What is the central theme of your book?

This book considers mass media and contemporary cultural trends to examine masculinity at a point of unprecedented change. While sexual and gender politics have always been fraught, the long unexamined privilege associated with masculinity is now subject to intense scrutiny marked by a host of complex factors.

What inspired you to write this book?

As past markers of masculine norms have been challenged on cultural, social, and economic fronts, men occupy public space ever aware that how they interact with others is questioned and questionable. What does manhood mean? Who is included in its dominant formations? What performances signify membership in the club? How are men reading this contemporary moment and to what extent does cultural literacy inform, maintain, or challenge normative male identities and subsequent performances? This work examines such questions through language and symbolic meaning, and challenges its readers to critically examine what men know and how they understand and embody gender and sexuality in a post-millennial society.
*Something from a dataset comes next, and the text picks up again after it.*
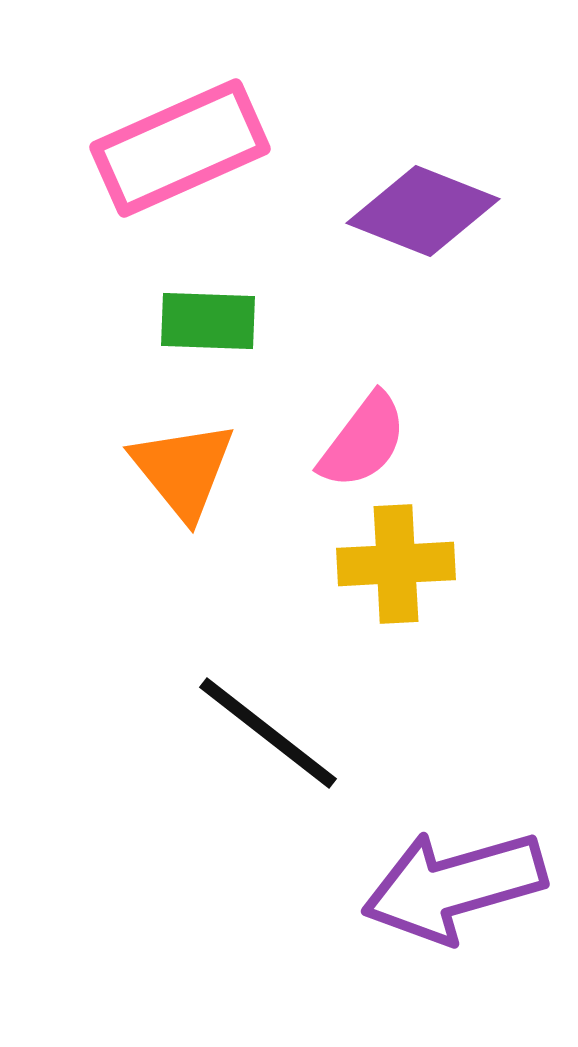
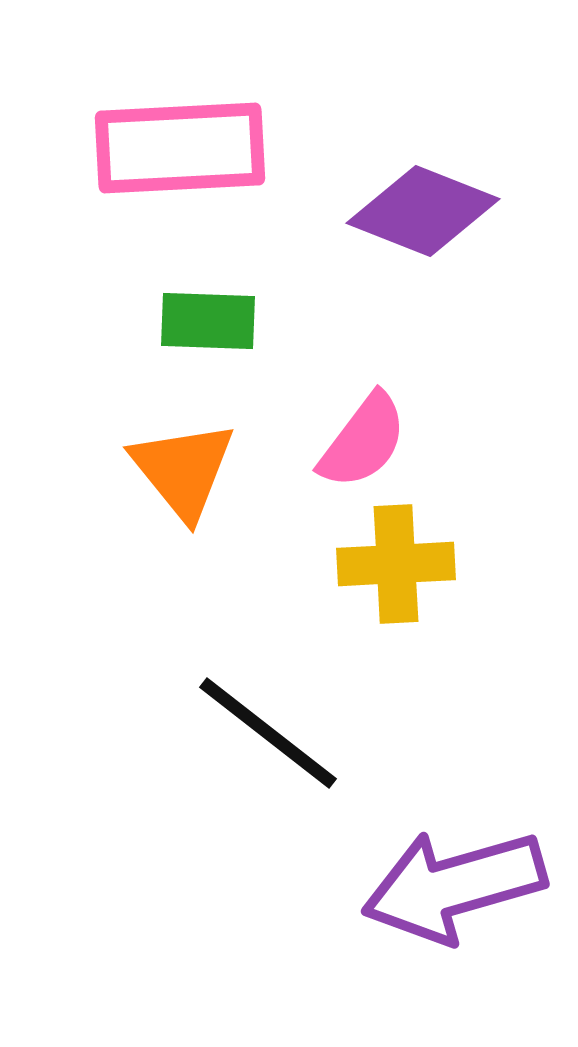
pink rectangle: rotated 21 degrees clockwise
Why is this book important in your field? What does it contribute to the current body of knowledge on its topic?

This book looks at masculinity through the lens of literacy studies. While literacy has been studied in many forms, such as recent work regarding its intersection with sexuality, I am not sure I have seen another text that approaches this topic in the manner in which we did.

What is the one thing you hope readers take away from your book?

In short, to stop and consider all of the information and media that is thrust upon us each day – to think through how specific performances of masculinity are being challenged and how new ways of doing or being masculine are finding a way into contemporary cultural conversations.

What other books have you had published?

Out in the Center: Public Controversies, Private Struggles

This work examines such questions through language and symbolic meaning, and challenges its readers to critically examine what men know and how they understand and embody gender and sexuality in a post-millennial society.

Fun Facts

When did you join Dyson College?

2014

What motivates you as a teacher?

Supporting my students and writing staff as best I can.

What do you do in your spare time; to relax/unwind?

Play basketball and tennis

What are you reading right now?

Covered in Ink: Tattoos, Women, and the Politics of the Body by Beverly Yuen Thompson.